In the fiscal years 2011, 2010 and 2009, approximately 22%, 32% and 93% of the revenues respectively, were derived from Software Technology Parks (STP) and Special Economic Zone (SEZ) units. The effects of tax holiday have substantially reduced due to expiry since fiscal 2009. Further, Infosys, as an Indian resident, is also liable to pay taxes in India on the entire global income in accordance with Section 5 of the Indian Income Tax Act, 1961. Accordingly, our domestic taxes are higher than foreign taxes in spite of a portion of the pre-tax income not having been subject to tax in recent years as a result of tax incentives.

 

  5. Note 2.20 Segment reporting

We note your disclosure under Note 1.1 that you offer software products for the banking industry and business process management services in addition to providing business solutions. Please tell us your considerations of breaking out revenue by product and service. Refer to paragraphs 31 and 32 of IFRS 8.

Company Response:

We respectfully submit to the Staff our consideration for not considering revenue segments of products and services streams separately for our banking products and business process management services:

FinacleTM -Our product FinacleTM is designed for banking and allied industries. The revenues from our product Finacle primarily consist of license revenues, implementation revenues and Annual Technical Services (ATS) as discussed under the Critical Accounting Policies in Management Discussion and Analysis of Financial Condition and Results of Operations section of our 2011 Annual Report. Finacle-related revenues represented 4.9%, 4.2% and 3.9% of our total revenues for fiscal 2011, 2010 and 2009 respectively. The license or the product component (apportioned based on contractual values) as a percentage of total revenue is only 0.44%, 0.70%


and 0.69% for fiscal years 2011, 2010 and 2009 respectively. A substantial portion of the combined license, implementation and ATS revenue from products is derived from customization and implementation services. As such, we respectfully submit to the Staff that we have not disclosed the information on the banking products separately as the product revenues that they generate are insignificant.

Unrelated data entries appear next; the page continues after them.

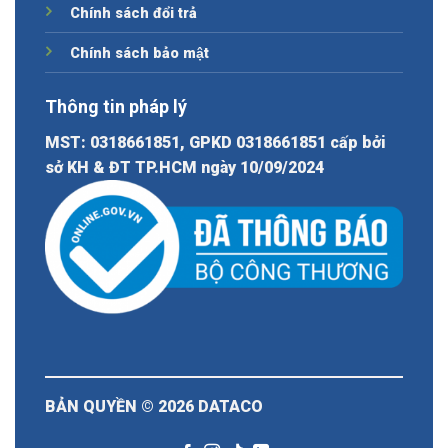
Chính sách đổi trả
Chính sách bảo mật
Thông tin pháp lý
MST: 0318661851, GPKD 0318661851 cấp bởi
sở KH & ĐT TP.HCM ngày 10/09/2024
BẢN QUYỀN © 2026
DATACO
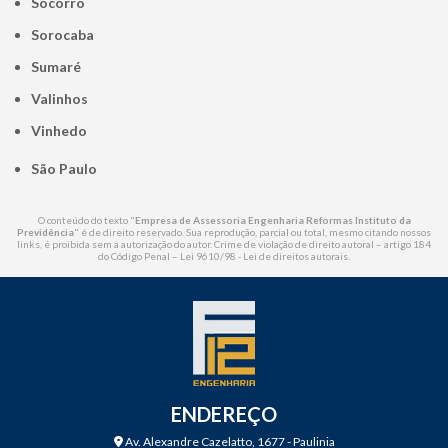
Socorro
Sorocaba
Sumaré
Valinhos
Vinhedo
São Paulo
O conteúdo do texto "
Empresa de Assessoria Engenharia Reformas Instituto da
Previdência
" é de direito reservado. Sua reprodução, parcial ou total, mesmo citando nossos
links, é proibida sem a autorização do autor. Crime de violação de direito autoral – artigo 184
do Código Penal –
Lei 9610/98 - Lei de direitos autorais
.
ENDEREÇO
Av. Alexandre Cazelatto, 1677 - Paulinia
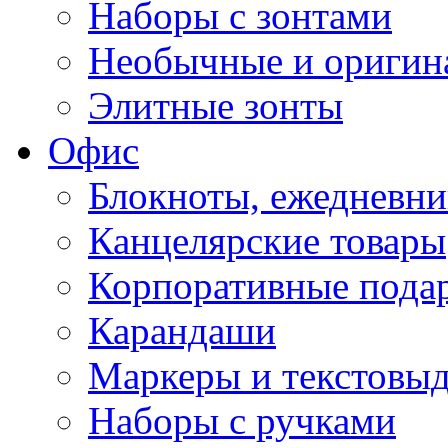
Наборы с зонтами
Необычные и оригин
Элитные зонты
Офис
Блокноты, ежедневн
Канцелярские товары
Корпоративные пода
Карандаши
Маркеры и текстовы
Наборы с ручками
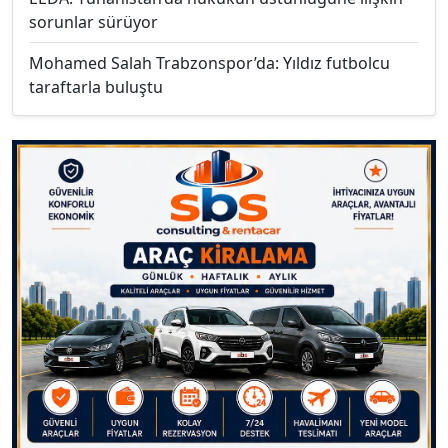
sorunlar sürüyor
Mohamed Salah Trabzonspor’da: Yıldız futbolcu
taraftarla buluştu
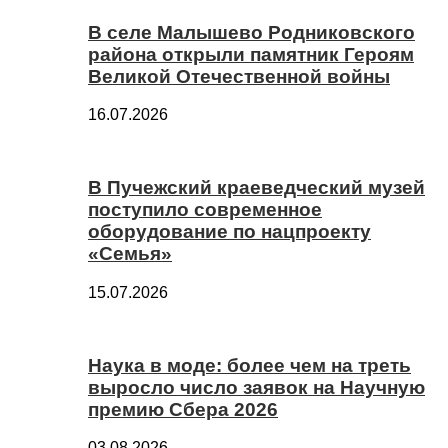
В селе Малышево Родниковского
района открыли памятник Героям
Великой Отечественной войны
16.07.2026
В Пучежский краеведческий музей
поступило современное
оборудование по нацпроекту
«Семья»
15.07.2026
Наука в моде: более чем на треть
выросло число заявок на Научную
премию Сбера 2026
03.08.2026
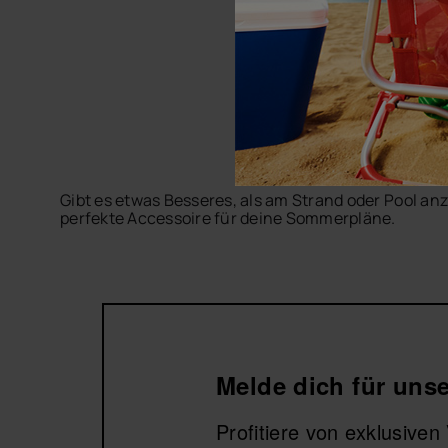
Gibt es etwas Besseres, als am Strand oder Pool 
perfekte Accessoire für deine Sommerpläne.
Entdecke bequeme, praktische und farbenfrohe Desig
deinen liebsten
Herren-Flip-Flops
und Accessoires
Erkunde die Strandtücher für Herren von Havaianas
Melde dich für unse
Profitiere von exklusive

Business Process Outsourcing Services – The Company receives large, integrated contracts from clients which include software development, maintenance and business process outsourcing services. The Company provides business process outsourcing services through one of its subsidiaries. As it is serviced from a separate entity, we explicitly disclose this information in our Management Discussion and Analysis of Financial Condition and Results of Operations section of the 2011 Annual Report under “Overview” Discussion. However the intrinsic nature of these contracts are services, and hence the Company does not believe a separate disclosure is required for the business process outsourcing services.


Acknowledgment

In connection with the foregoing responses to the Comment Letter, the Company acknowledges that:

 

   

the Company is responsible for the adequacy and accuracy of the disclosure in the Company’s Annual Report on Form 20-F for the fiscal year ended March 31, 2011;

 

   

staff comments or changes to disclosure in response to Staff comments do not foreclose the Commission from taking any action with respect to the Company’s Annual Report on Form 20-F for the fiscal year ended March 31, 2011; and

 

   

the Company may not assert Staff comments as a defense in any proceeding initiated by the Commission or any person under the federal securities laws of the United States.

If you have any questions or concerns with respect to the foregoing, please contact V. Balakrishnan at +91-80-2852-0440, or by facsimile at +91-80-2852-0754, or Samuel Mani Kallupurakal at +91-80-4116-7419 or by facsimile at +91-80-4110-2554.

 

Sincerely,

/s/    S. Gopalakrishnan

S. Gopalakrishnan

Co-Chairman (Former Chief Executive Officer )

Infosys Limited (Formerly Infosys Technologies Limited)

 

cc:  

V. Balakrishnan, Chief Financial Officer, Infosys Limited

Samuel Mani Kallupurakal, Head of Legal, Infosys Limited

Jeffrey D. Saper, Esq., Wilson Sonsini Goodrich & Rosati, P.C.

Rezwan D. Pavri, Wilson Sonsini Goodrich & Rosati, P.C.